应用模糊逻辑评估南美洲登革热的生物地理风险。

Applying fuzzy logic to assess the biogeographical risk of dengue in South America.

机构信息

Laboratorio de Desarrollo Sustentable y Gestión Ambiental del Territorio (LDSGAT), Instituto de Ecología y Ciencias Ambientales (IECA), Facultad de Ciencias, Universidad de la República, Iguá 4225, 11400, Montevideo, Uruguay.

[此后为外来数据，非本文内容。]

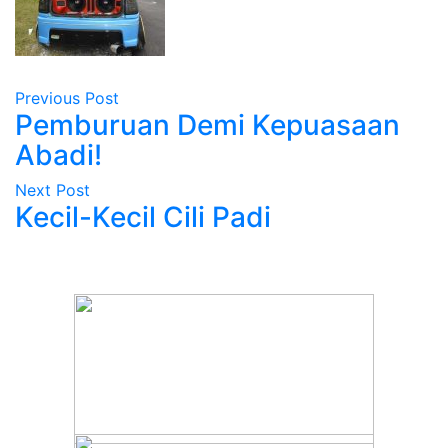
Previous Post
Pemburuan Demi Kepuasaan
Abadi!
Next Post
Kecil-Kecil Cili Padi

Departamento de Biología Animal, Grupo de Biogeografía, Diversidad y Conservación, Facultad de Ciencias, Universidad de Málaga, Bulevar Louis Pasteur, 31, 29010, Málaga, Spain.

出版信息

Parasit Vectors. 2019 Sep 5;12(1):428. doi: 10.1186/s13071-019-3691-5.

DOI:10.1186/s13071-019-3691-5

PMID:31488198

原文链接:https://pmc.ncbi.nlm.nih.gov/articles/PMC6727500/

Abstract

BACKGROUND

Over the last decade, reports about dengue cases have increase worldwide, which is particularly worrisome in South America due to the historic record of dengue outbreaks from the seventeenth century until the first half of the twentieth century. Dengue is a viral disease that involves insect vectors, namely Aedes aegypti and Ae. albopictus, which implies that, to prevent and combat outbreaks, it is necessary to understand the set of ecological and biogeographical factors affecting both the vector species and the virus.

METHODS

We contribute with a methodology based on fuzzy logic that is helpful to disentangle the main factors that determine favorable environmental conditions for vectors and diseases. Using favorability functions as fuzzy logic modelling technique and the fuzzy intersection, union and inclusion as fuzzy operators, we were able to specify the territories at biogeographical risk of dengue outbreaks in South America.

RESULTS

Our results indicate that the distribution of Ae. aegypti mostly encompasses the biogeographical framework of dengue in South America, which suggests that this species is the principal vector responsible for the geographical extent of dengue cases in the continent. Nevertheless, the intersection between the favorability for dengue cases and the union of the favorability for any of the vector species provided a comprehensive map of the biogeographical risk for dengue.

CONCLUSIONS

Fuzzy logic is an appropriate conceptual and operational tool to tackle the nuances of the vector-illness biogeographical interaction. The application of fuzzy logic may be useful in decision-making by the public health authorities to prevent, control and mitigate vector-borne diseases.

摘要

背景

在过去的十年中，全球范围内有关登革热病例的报告有所增加，这在南美洲尤为令人担忧，因为从 17 世纪到 20 世纪上半叶，该地区有过历史上爆发登革热的记录。登革热是一种由蚊虫传播的病毒疾病，主要媒介为埃及伊蚊和白纹伊蚊，这意味着要预防和控制疫情，就必须了解影响这两种媒介物种和病毒的一系列生态和生物地理因素。

方法

我们提出了一种基于模糊逻辑的方法，有助于理清决定媒介和疾病有利环境条件的主要因素。我们使用有利性函数作为模糊逻辑建模技术，使用模糊交集、并集和包含作为模糊运算符，确定了南美洲存在登革热疫情生物地理风险的地区。

结果

我们的结果表明，埃及伊蚊的分布范围主要涵盖了南美洲登革热的生物地理框架，这表明该物种是导致该大陆登革热病例地理分布的主要媒介。然而，登革热病例的有利性与任何媒介物种的有利性的并集的交集提供了登革热生物地理风险的综合地图。

结论

模糊逻辑是处理媒介-疾病生物地理相互作用细微差别的合适的概念和操作工具。模糊逻辑的应用可能有助于公共卫生当局做出决策，以预防、控制和减轻媒介传播疾病。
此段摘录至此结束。